Yes! I've been dreaming of such a light for years!!!


----------



## KDOG3 (Apr 6, 2008)

*Re: Surefire A2 Aviator meets Seoul SSC P4*

Wow. I'd buy one of those in a heartbeat. What are the runtime/current draw specs on that thing?


----------



## Crenshaw (Apr 6, 2008)

thats one heck of a high low...maybe you can PM milky for advice, he does the tailcap thing right?

Crenshaw


----------



## greenpea76 (Apr 6, 2008)

Crenshaw said:


> thats one heck of a high low...maybe you can PM milky for advice, he does the tailcap thing right?
> 
> Crenshaw


That is correct. Maybe if I'm lucky he'll chime in here. If not, I'll have to PM him. I can disassemble the tailcap from the tailcap body on only one of my lights with the L series 2 stage tailcap. 
I'm not sure if the switch buttons are glued on all of them. I have the most trouble popping that off with fear of scratching the HA using a pair of pliers prying up. There must be an easier way.


----------



## carrot (Apr 6, 2008)

This is blasphemy. But still pretty cool.


----------



## greenpea76 (Apr 7, 2008)

Final pics of outdoor beamshots


----------



## depusm12 (Apr 7, 2008)

WOW. Now if only SF would offer this as a stock light.


----------



## socom1970 (Jun 3, 2008)

I love my A2's and their incan goodness, but I would love to have just one of them with an SSC or other BRIGHT LED's. Excellent job and congrats on going where no one has gone before.


----------



## greenpea76 (Jun 4, 2008)

Thanks!
I didn't realize some of the links weren't working. All restored.


----------



## paulr (Jun 4, 2008)

I didn't see this before. Congrats for the daring mod, but you could just buy a Lunasol...


----------



## SilverFox (Jun 4, 2008)

Hello Greenpea,

I missed this thread earlier and miss your request to move it over to the modified section.

I will take care of that now.

Nice job.

Tom


----------



## greenpea76 (Jun 5, 2008)

paulr said:


> I didn't see this before. Congrats for the daring mod, but you could just buy a Lunasol...


 
Aren't those one of the really expensive lights? I don't have that kind of money, though they look so nice.

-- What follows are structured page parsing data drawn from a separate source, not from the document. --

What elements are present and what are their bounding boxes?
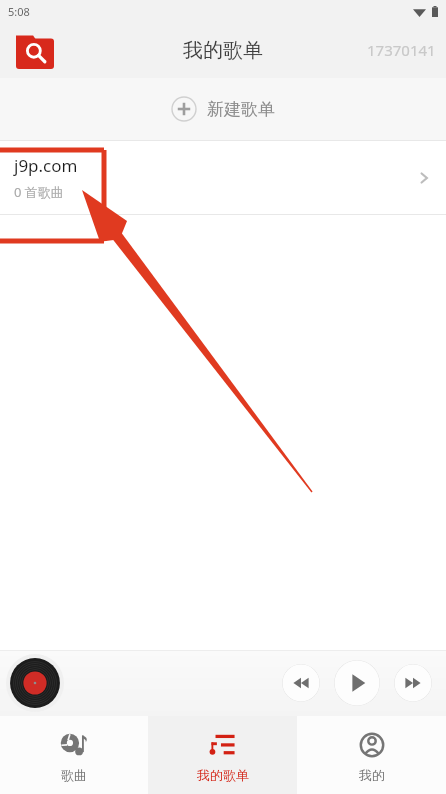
staticText: 我的 xyxy=(359,767,385,783)
button[interactable]: 我的 xyxy=(297,716,446,794)
button[interactable]: 新建歌单 xyxy=(0,78,446,140)
staticText: 我的歌单 xyxy=(197,767,249,783)
button[interactable]: 我的歌单 xyxy=(148,716,297,794)
button[interactable]: Search xyxy=(16,31,54,69)
button[interactable]: Play xyxy=(334,660,380,706)
button[interactable]: j9p.com xyxy=(0,141,446,214)
button[interactable]: 歌曲 xyxy=(0,716,148,794)
staticText: j9p.com xyxy=(14,154,78,177)
staticText: 新建歌单 xyxy=(207,99,275,120)
staticText: 0 首歌曲 xyxy=(14,183,64,201)
button[interactable]: Now playing xyxy=(6,654,64,712)
staticText: 5:08 xyxy=(8,4,30,19)
staticText: 我的歌单 xyxy=(183,38,263,63)
staticText: 歌曲 xyxy=(61,767,87,783)
button[interactable]: Next xyxy=(394,664,432,702)
button[interactable]: Previous xyxy=(282,664,320,702)
staticText: 17370141 xyxy=(367,40,436,60)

Silverfox, thanks for moving my post!


----------



## KDOG3 (Jun 5, 2008)

Any updates on this? Its very interesting.


----------



## Sgt. LED (Jun 9, 2008)

Sweet! 
We need a rebel 100 tower that we can just drop in. I could not bore my A2 head.

I just swapped out driver pills between an early round body and an old 4 flats so my strion kit would work better in the 4 flats. Easier that I thought it was going to be actually. For some reason the round body A2 drove the strion kit to a bright white light but the 4 flats driver made it a bit yellow still. I guess that means the round body driver was upgraded to put out more power? Anyway now on to the next hack mod.


----------



## frosty (Jun 9, 2008)

Nice job. Very brave of you.


----------



## LiteFan (Jun 9, 2008)

The A2 is no longer a Led virgin, you should be ashamed of yourself :devil:and congrads on being the first:thumbsup:....very cool.


----------



## Cheesy (Jun 13, 2008)

greenpea76 said:


> *Camera settings were at F2.8 setting. I've never done these type of beamshots before so I'm not sure if they were done correctly, but its just to prove that the mod works.*


 
If you took them in aperture priority at f2.8 the shutter speed will have changed to expose each shot roughly the same, you need to use full manual to lock the aperture and shutter speed. This may be why the high and low look the same.


Kev.


----------



## type-x (Nov 3, 2008)

Great stuff there, now if only I have the guts to bore out the a2 head :mecry:


----------



## vtec (Oct 6, 2009)

How do you do this mod? Is there a step by step with pictures? Where do you get the parts? What tools and materials do you need?


----------



## Wattnot (Oct 6, 2009)

Wow. You resurrected a nearly year old post. I wonder how this mod compares with the now released, all new, all LED A2L !!


----------



## [email protected] (Oct 7, 2009)

Wattnot said:


> I wonder how this mod compares with the now released, all new, all LED A2L !!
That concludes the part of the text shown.